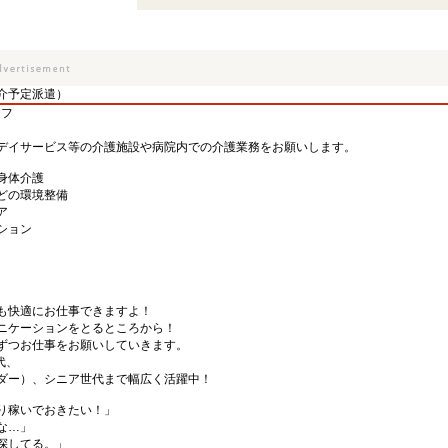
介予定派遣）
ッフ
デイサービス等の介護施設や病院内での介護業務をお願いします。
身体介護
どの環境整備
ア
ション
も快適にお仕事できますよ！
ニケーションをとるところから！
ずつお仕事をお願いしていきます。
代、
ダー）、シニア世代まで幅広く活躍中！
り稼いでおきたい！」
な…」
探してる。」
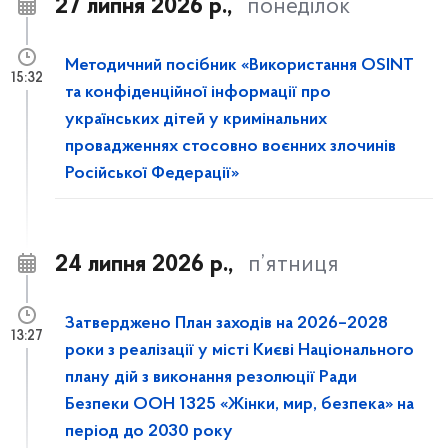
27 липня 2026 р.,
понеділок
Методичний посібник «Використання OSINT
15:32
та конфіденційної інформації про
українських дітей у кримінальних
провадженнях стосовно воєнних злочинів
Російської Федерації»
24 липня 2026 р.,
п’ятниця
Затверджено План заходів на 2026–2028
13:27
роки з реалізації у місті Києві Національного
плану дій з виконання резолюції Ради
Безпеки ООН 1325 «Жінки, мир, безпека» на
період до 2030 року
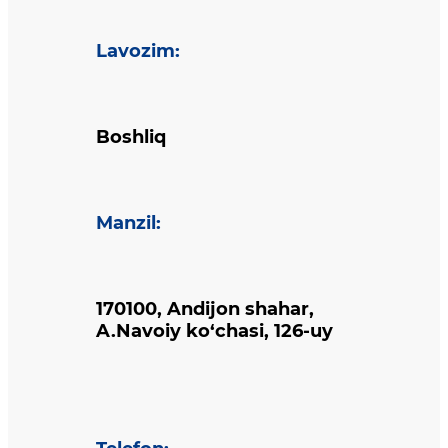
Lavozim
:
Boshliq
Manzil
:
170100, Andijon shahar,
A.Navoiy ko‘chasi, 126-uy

-.-.-

== Exercise requirements ==
In the data above, find the line containing "ニケーションをとるところから！" and the line containing "плану дій з виконання резолюції Ради". Repeat those two lines and everything between them exactly, minus the pictures.

== Final answer ==
ニケーションをとるところから！
ずつお仕事をお願いしていきます。
代、
ダー）、シニア世代まで幅広く活躍中！
り稼いでおきたい！」
な…」
探してる。」
27 липня 2026 р.,
понеділок
Методичний посібник «Використання OSINT
15:32
та конфіденційної інформації про
українських дітей у кримінальних
провадженнях стосовно воєнних злочинів
Російської Федерації»
24 липня 2026 р.,
п’ятниця
Затверджено План заходів на 2026–2028
13:27
роки з реалізації у місті Києві Національного
плану дій з виконання резолюції Ради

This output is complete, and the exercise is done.